→ **ACTIVITY**
Which of the lines below contain the string "Daten"? Copy each one.

DATA START

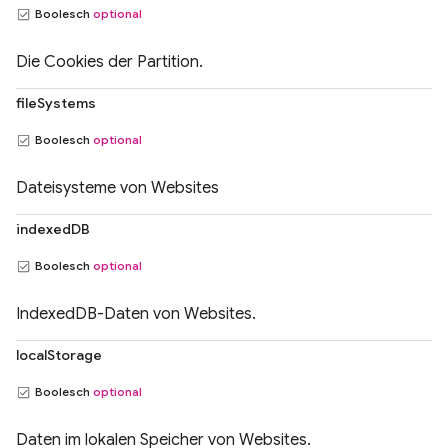
Boolesch
optional
Die Cookies der Partition.
fileSystems
Boolesch
optional
Dateisysteme von Websites
indexedDB
Boolesch
optional
IndexedDB-Daten von Websites.
localStorage
Boolesch
optional
Daten im lokalen Speicher von Websites.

DATA END

→ **RESULT OF THIS EXERCISE**
IndexedDB-Daten von Websites.
Daten im lokalen Speicher von Websites.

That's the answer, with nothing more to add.